In his letter to Sherman, Coleman said that although the RIAA pledged to sue only users who traffic in "substantial" numbers of copied music files, its "shotgun approach" has subpoenaed defendants for sharing as few as five songs.

"The RIAA subpoenas have snared unsuspecting grandparents whose grandchildren have used their personal computers [and] individuals whose roommates have shared their computers . . ., " Coleman wrote. "This barrage of RIAA subpoenas is creating such a backlog at the U.S. District Court in the District of Columbia that the court has been forced to reassign clerks to process the paperwork.

"Surely it was not Congress' intent when it passed the Digital Millennium Copyright Act to short-circuit due process protections, relegate a U.S. District Court to providing 'rubber-stamp' subpoenas, enable the music industry to collect information about consumers with little or no restrictions, and place numerous average consumers at risk of bankruptcy," he said.

Coleman asked the RIAA to submit to his Governmental Affairs subcommittee by Aug. 14 copies of all of the subpoenas, disclose how it decides what users to target and describe how it protects innocent computer owners.

An RIAA spokesperson said its response will show the enforcement program to be "an appropriate and measured response to the problem of blatant copyright infringement."
 
zoney, i just heard about that last night on MPR. I'm not the biggest fan of Coleman in general, but it looks like he's got some things right. :yes:
 
sulawesigirl4 said:
zoney, i just heard about that last night on MPR. I'm not the biggest fan of Coleman in general, but it looks like he's got some things right. :yes:

:yes:
I will always have a place in my heart for Coleman (although, Wellstone would have been my choice...)!
 
Has anyone thought about cassette tapes?
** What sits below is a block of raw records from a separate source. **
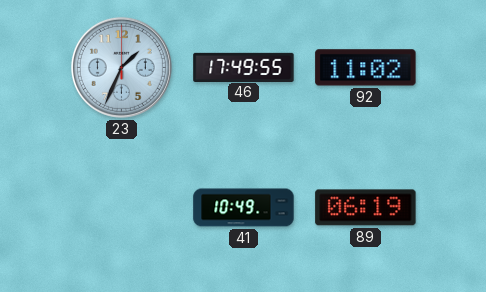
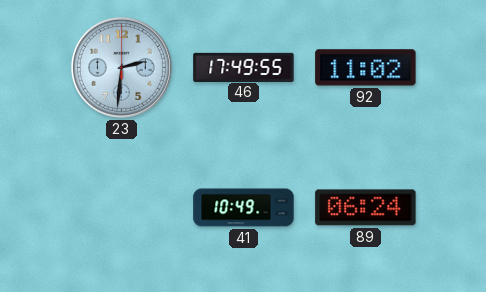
23: 1:34 -> 2:31
89: 06:19 -> 06:24
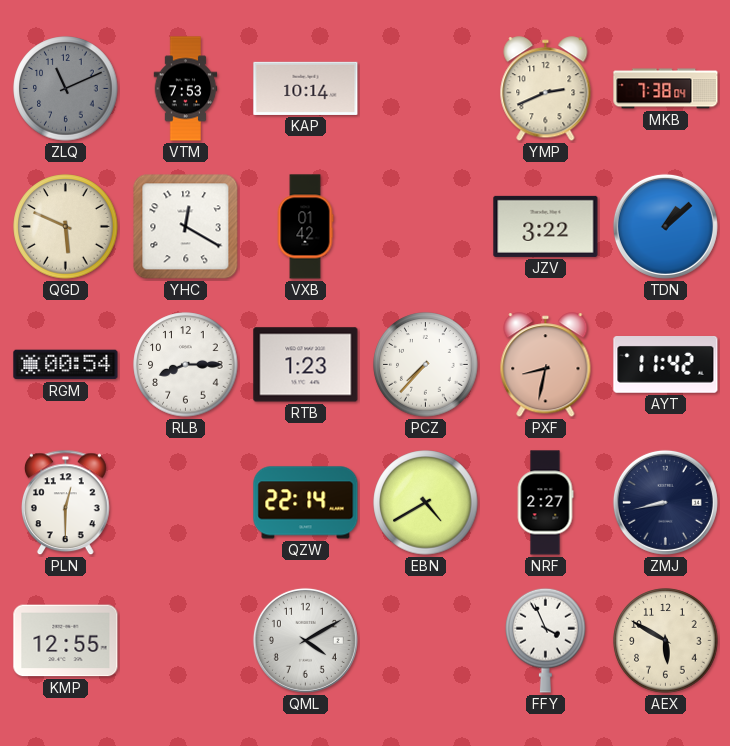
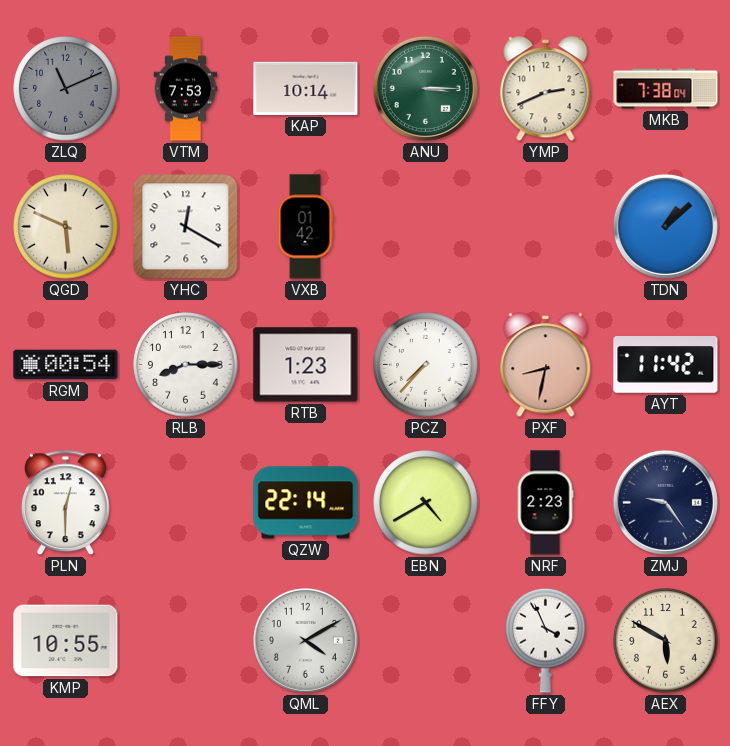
ANU: none -> 3:15
JZV: 3:22 -> none
NRF: 2:27 -> 2:23
ZMJ: 8:43 -> 9:24
KMP: 12:55 -> 10:55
Or VCR's? I just recorded Friends through ER last night, and I certainly didn't get NBC's permission. Let's say I lend it to a friend who also missed it. Shouldn't I be in legal trouble? I always thought it was illegal to make money off of recorded material. If it's wrong to make unauthorized copies of something, then why in the world is it so darn easy to do so? Oh well...


And, as always, U2 rules.
 
something has to be done here... the recording industry is out of control. this whole thing really started picking up steam when lars and metallica started attacking napster... when it was fans sharing metallica tapes that really got their career started in the first place. it's completely out of control. i mean what's next? finger printing on CDs so that only the buyer can listen to them, making it impossiable to lend a friend a CD? that sounds silly but it's the same damn thing when you think about it. when will they stop? we need a boycott of ALL cd's from major lables. even with a new u2 cd comming out within probably a half year, i seriously doubt if i'm going to buy it. i'm so sick of this. they pump up the price of CDs, ever dropping them... major radio stations across the nation are owned by the same companies, who standardize their playlist so that you never get to hear anything new or rare anymore... and now they're suing their biggest fans. just f'ing wonderful. forget about the crappy music on the air... there's always been crappy music. but in the past we had an option on the radio. now it's the same crappy songs on each station. i turned on the radio the other day and the same friggin j-lo song was on 3 different stations. mp3's were our only other option... and now they're trying to end that. i'm not making money off of the mp3s i have... i rarely share them with anyone except for maybe family members and a couple of close friends. i make no money off of downloading mp3s. in fact i've SPENT money on CD-R's, portable mp3 players, an mp3 stereo for my car, etc. etc. and who makes all these things? the same company's that make the music the RIAA is trying to protect. it's the biggest oxy-moron in the world. we're going to give you all these products to buy that encourages and embraces mp3 technology... but we're going to sue you if you embrace mp3 technology yourself. unbelievable.
 
Buy CD's cheap. That way you have the music, the artist gets the money and the RIAA can't complain that the # of CD's sold has gone down.